╭─ TASK INPUTS
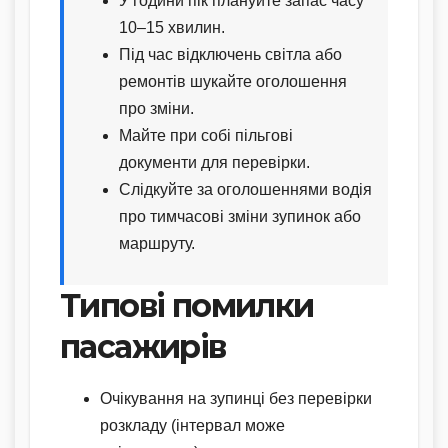
У години пік плануйте запас часу
10–15 хвилин.
Під час відключень світла або
ремонтів шукайте оголошення
про зміни.
Майте при собі пільгові
документи для перевірки.
Слідкуйте за оголошеннями водія
про тимчасові зміни зупинок або
маршруту.
Типові помилки
пасажирів
Очікування на зупинці без перевірки
розкладу (інтервал може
╰─
_DIRECTIONS FOR THIS TASK_
Using the records above, count the lines containing "перевірки". Give no words besides the number.

_TASK SOLUTION_
2